Enrico has been working on a draft long-term plan which is soon going to be posted for comments
There has been some discussion between Enrico and Sivan about possible titles and topics for ubuntu-specific guides, taken from the list in UDP wiki page
This IRC blurb:
< hornbeck> enrico: I think we should shoot for this http://www.gentoo.org/doc/en/index.xml < hornbeck> enrico: they have docs for just about all issues I ever ran into for gentoo < enrico> Well, the idea is that you should never run into an issue with Ubuntu, and we focus on showing how to do creative things < enrico> I wouldn't mind finally taking Linux out of the troubleshooting and customization and finally into the "how to remove the red eyes to your digital camera pictures" < Kamion> (enrico raises a good point; please don't document workarounds for problems that you should be telling us to fix instead)

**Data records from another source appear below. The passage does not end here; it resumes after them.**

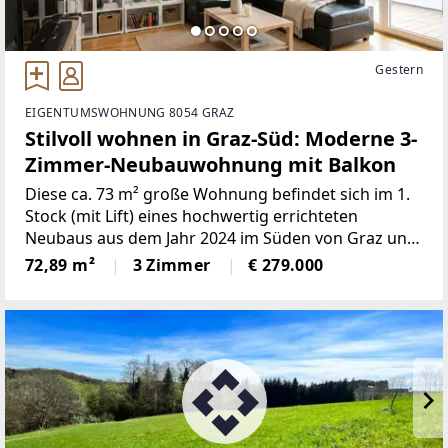
Gestern
EIGENTUMSWOHNUNG 8054 GRAZ
Stilvoll wohnen in Graz-Süd: Moderne 3-
Zimmer-Neubauwohnung mit Balkon
Diese ca. 73 m² große Wohnung befindet sich im 1.
Stock (mit Lift) eines hochwertig errichteten
Neubaus aus dem Jahr 2024 im Süden von Graz und
überzeugt durch moderne Ausstattung und eine
72,89 m²
3 Zimmer
€ 279.000
besonders durchdachte
Raumaufteilung.Überzeugen Sie sich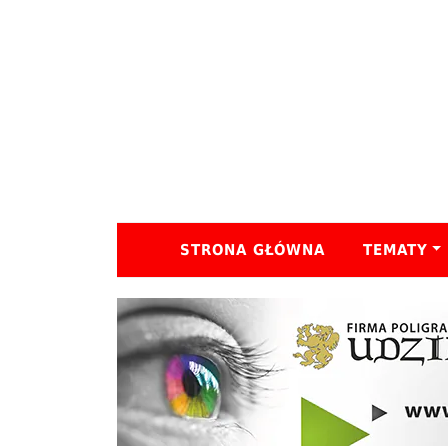
STRONA GŁÓWNA
TEMATY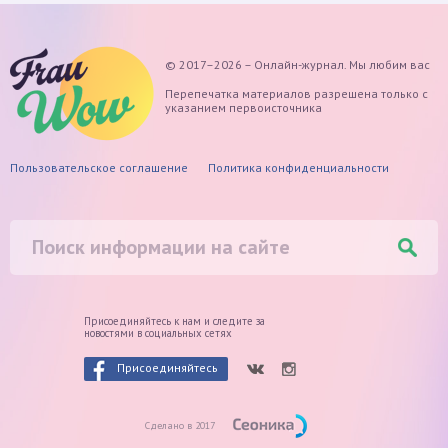
© 2017–2026 – Онлайн-журнал. Мы любим вас
Перепечатка материалов разрешена только с
указанием первоисточника
Пользовательское соглашение
Политика конфиденциальности
Присоединяйтесь к нам и следите
за
новостями в социальных сетях
Присоединяйтесь
Сделано в 2017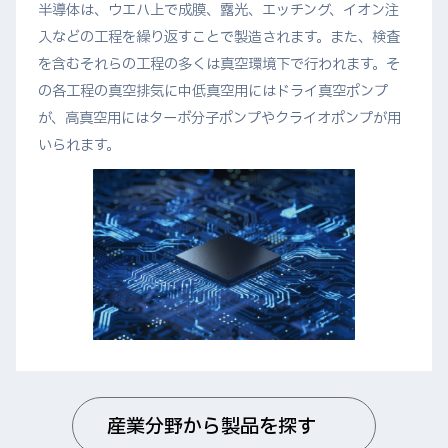
半導体は、ウエハ上で成膜、露光、エッチング、イオン注
入などの工程を繰り返すことで製造されます。また、検査
を含むそれらの工程の多くは真空環境下で行われます。そ
の各工程の真空排気に中低真空用にはドライ真空ポンプ
が、高真空用にはターボ分子ポンプやクライオポンプが用
いられます。
産業分野から製品を探す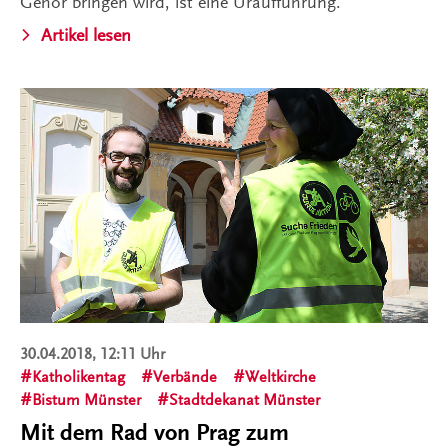
Gehör bringen wird, ist eine Uraufführung.
Artikel lesen
30.04.2018, 12:11 Uhr
Katholikentag
Verbände
Weltkirche
Bistum Münster
Stadtdekanat Münster
Mit dem Rad von Prag zum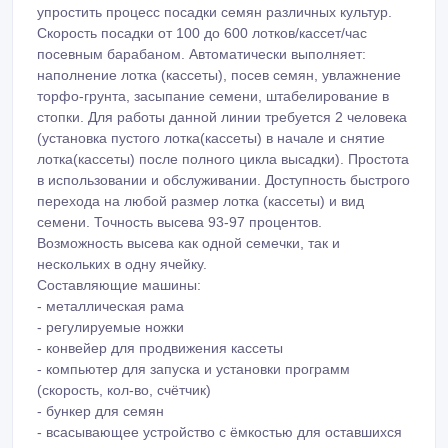
упростить процесс посадки семян различных культур.
Скорость посадки от 100 до 600 лотков/кассет/час
посевным барабаном. Автоматически выполняет:
наполнение лотка (кассеты), посев семян, увлажнение
торфо-грунта, засыпание семени, штабелирование в
стопки. Для работы данной линии требуется 2 человека
(установка пустого лотка(кассеты) в начале и снятие
лотка(кассеты) после полного цикла высадки). Простота
в использовании и обслуживании. Доступность быстрого
перехода на любой размер лотка (кассеты) и вид
семени. Точность высева 93-97 процентов.
Возможность высева как одной семечки, так и
нескольких в одну ячейку.
Составляющие машины:
- металлическая рама
- регулируемые ножки
- конвейер для продвижения кассеты
- компьютер для запуска и установки программ
(скорость, кол-во, счётчик)
- бункер для семян
- всасывающее устройство с ёмкостью для оставшихся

It would be very useful to have a wiki->docbook gateway (based on people's pref for doc book) so that works that start in the wiki can easily become docbook documents when they grow enough
One short term goal could be a short document to get people to install ubuntu and connect with the community
We would need some sort of docbook primer like the fedora-people use (or we can use theirs)
There has been discussion on what license to choose for the documentation we produce. GFDL and GPL have been proposed. GPL would be tricky (you need to include in the source code the preferred source for modification) but an interesting challenge; GFDL would make it difficult for us to contribute our work back into Debian.
Some advice will be looked for from sabdlf or whoever has voice in this.
There has been discussion about what format to use for the documentation we produce. We have talked about three different scenarios:
For the documentation we modify, we just adapt to the format that has been chosen upstream.
For the documentation we produce from scratch, docbook has been agreed as a good default choice. However, docbook should not become a barrier that keeps contribution away, so we should encourage docbook but accept contributions the way they come. We can, of course, offer help in learning and converting existing documentation to docbook.
For the items we post in plone, it would be interesting having something to help converting plone to docbook, so that if we want to aggregate things from Plone into a bigger document we can easily do so. Also, a conversion from Docbook to Plone may help in posting back the resulting aggregated material.
Colin suggests to look at the way the installation manual's done for an existing piece of docbook with a build system included.
The possibility of using a version control system for bigger projects is also very important.
Enrico posted three mantras that produced enlightenment in one of the participants:
Mantra #1:
"Do things that are technically simple, and socially complex"
—Alberto Gistri, LUGCamp, Bracciano
Mantra #2:
"Cool thing! Let's put it into the TODO-list for the next-to-the-upcoming release!"
—Everyone, Warty Conference, Oxford
Mantra #3:
"First, get to do it. Then, document how to do it. Then, automate it."
—Custom Debian Distributions Meeting, Florence
Mantra #3:
"First, get to do it. Then, document how to do it. Then, automate it."
—Custom Debian Distributions Meeting, Florence
"Automate it" could also mean "send a wishlist bug to the developers", and that's one way of having feedback from the community to the developers.
Part of our job will also be to let the developers know when something is too complex. This also avoids us to be busy writing documents that should not be written in the first place.
Further work:
The meeting ended after 1 hour 45 minutes, with the intention of sending the summary, the proposal and the other notes we have in -devel and continue discussion there.